The Phase One Trade Agreement sets out a comprehensive framework for the protection of trade secrets and proposes material changes to elements of misappropriation and related major issues, such as the scope of tortfeasors, tortious acts, standard of proof, allocation and shifting of the burden of proof, and interim relief. To a large extent, most of these changes have already been codified in the amended PRC Anti-Unfair Competition Law (effective from 23 April 2019).

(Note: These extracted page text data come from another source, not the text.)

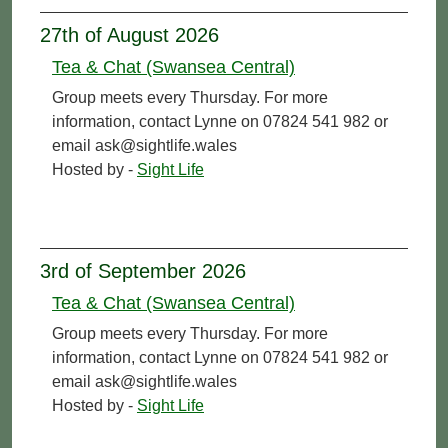
27th of August 2026
Tea & Chat (Swansea Central)
Group meets every Thursday. For more
information, contact Lynne on 07824 541 982 or
email ask@sightlife.wales
Hosted by -
Sight Life
3rd of September 2026
Tea & Chat (Swansea Central)
Group meets every Thursday. For more
information, contact Lynne on 07824 541 982 or
email ask@sightlife.wales
Hosted by -
Sight Life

Additionally, the Phase One Trade Agreement requires China to abolish prima facie evidence of actual damages as a prerequisite for criminal investigation and, as an interim step, to substantially lower all thresholds for criminal enforcement (e.g., China undertakes to allow the victim’s remedial costs to count towards the “great loss” threshold for criminal enforcement).

5. API

China agrees to take effective and expeditious enforcement actions against counterfeit medicines and biologics, including active pharmaceutical ingredients (the APIs). Under current PRC law, APIs are not subject to export control unless listed on the Categories of Controlled Narcotics and Psychotropic Drugs for Non-medical Use (the Category), which the U.S. has found inadequate. The export of fentanyl as an API to the U.S., for example, was a key subject in the negotiations for the Phase One Trade Agreement. At the request of the U.S., to further regulate fentanyl export, China added six new types of fentanyl to the Category (in March 2017 and September 2018).

6. Execution of civil judgments

Civil judgments – and intellectual property judgments in particular, are difficult to enforce in China. Pursuant to the Phase One Trade Agreement, China undertakes to ensure the expeditious enforcement of judgments on intellectual property infringement. Additionally, in terms of civil procedure for intellectual property cases, China agrees to (i) permit experts to testify in civil judicial proceedings, and (ii) cancel or simplify the formality requirements for authentication, such as legalisation by a consular official.